Augias sta sostanzialmente difendendo Ranucci, ma senza assolverlo da ogni responsabilità.
Il senso è questo: secondo Corrado Augias, Sigfrido Ranucci sarebbe finito in difficoltà più per ingenuità e per eccessiva fiducia che per malafede. In particolare gli rimprovera tre cose:
- di essersi fidato troppo di una persona poco raccomandabile: quando Augias dice «un personaggio non commendevole», intende una persona non particolarmente stimabile o affidabile;
- di aver fatto troppo affidamento sulla propria popolarità e reputazione, pensando forse che il prestigio acquisito con il suo lavoro potesse proteggerlo dalle conseguenze;
- di essere stato, quindi, «un po’ ingenuo», sottovalutando i rischi della situazione.
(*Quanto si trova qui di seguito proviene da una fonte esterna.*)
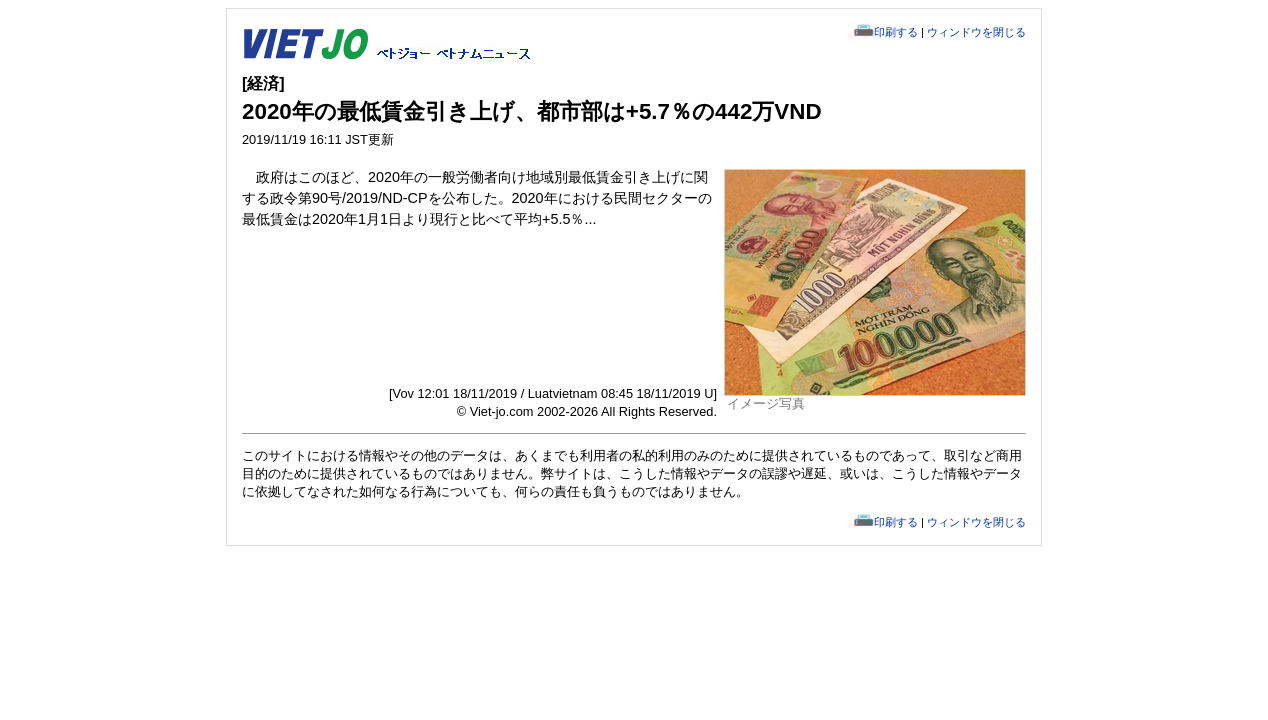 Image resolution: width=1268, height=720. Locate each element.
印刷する (896, 32)
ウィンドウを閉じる (976, 32) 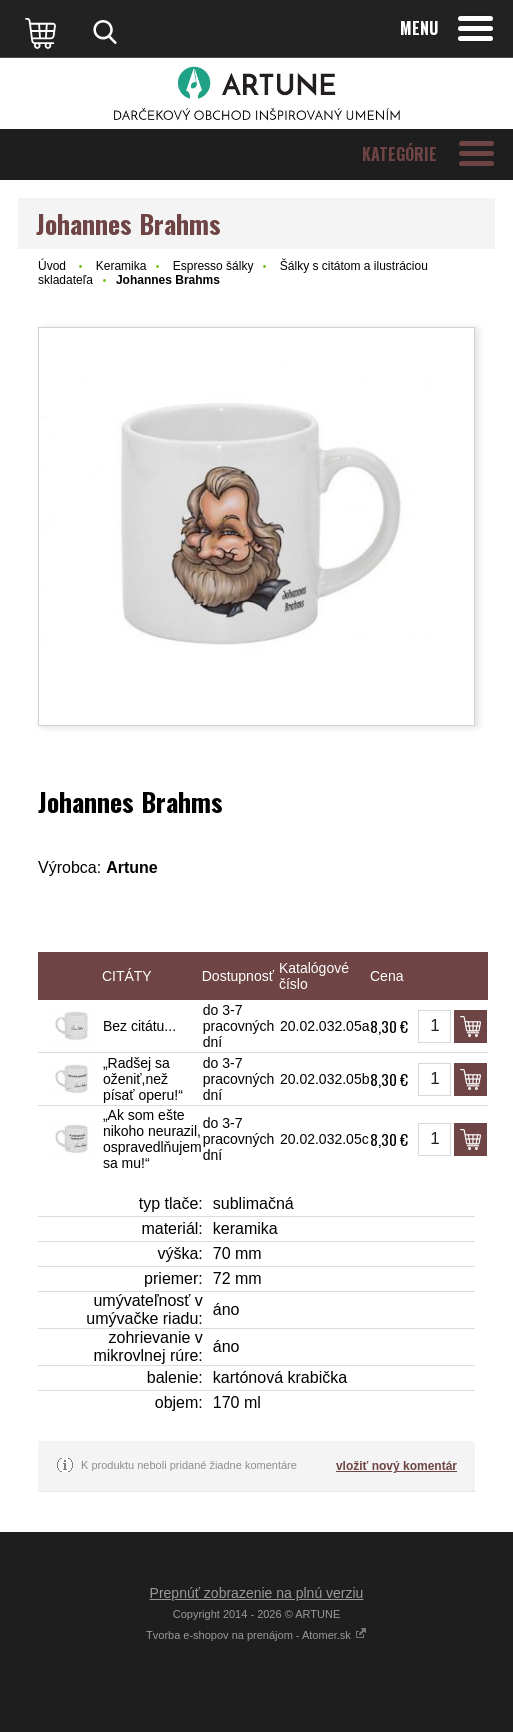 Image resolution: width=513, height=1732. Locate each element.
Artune (132, 867)
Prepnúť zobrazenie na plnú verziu (257, 1593)
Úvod (52, 266)
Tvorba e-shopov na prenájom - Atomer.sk (256, 1635)
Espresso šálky (213, 266)
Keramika (121, 266)
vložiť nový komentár (396, 1466) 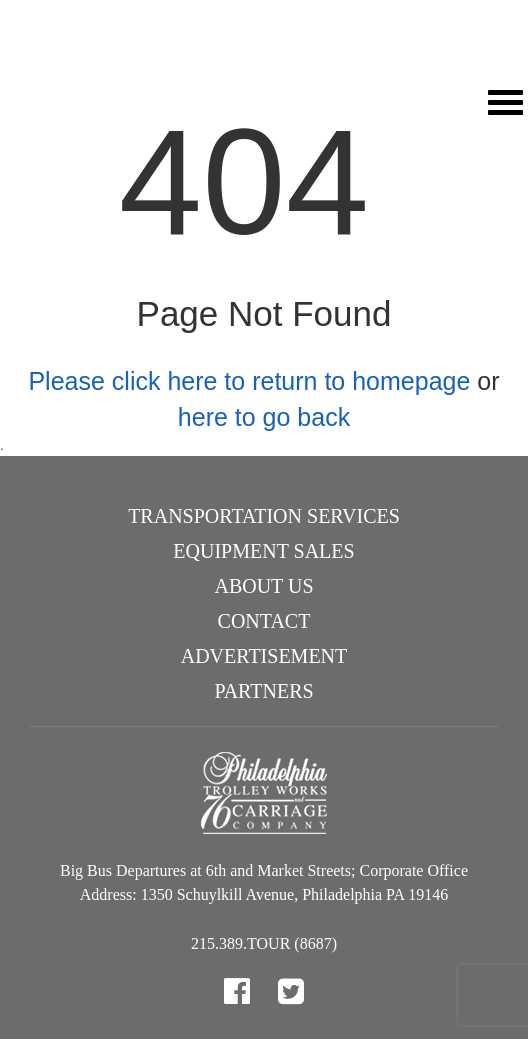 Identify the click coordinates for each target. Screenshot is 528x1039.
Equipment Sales (263, 551)
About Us (263, 586)
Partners (263, 691)
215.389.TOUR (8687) (264, 943)
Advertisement (264, 656)
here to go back (264, 417)
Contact (264, 621)
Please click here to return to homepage (249, 381)
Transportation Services (264, 516) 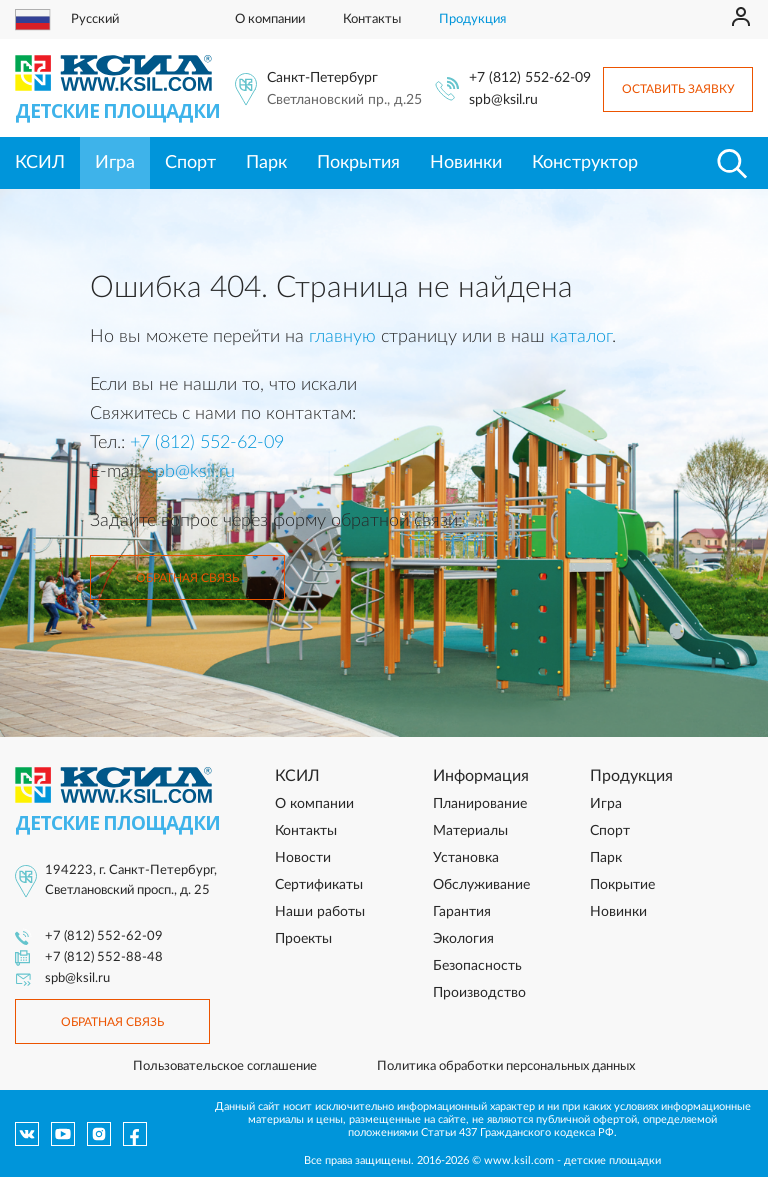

Quando dice che Ranucci è «una vittima di una serie di circostanze», Augias sposta dunque il giudizio: non lo presenta come qualcuno che avrebbe agito consapevolmente in modo scorretto, ma come una persona che avrebbe commesso errori di valutazione.
In parole molto semplici: “Ranucci ha sbagliato a fidarsi e ha probabilmente sopravvalutato quanto la sua notorietà potesse proteggerlo, ma non per questo va considerato il principale responsabile di ciò che è accaduto.”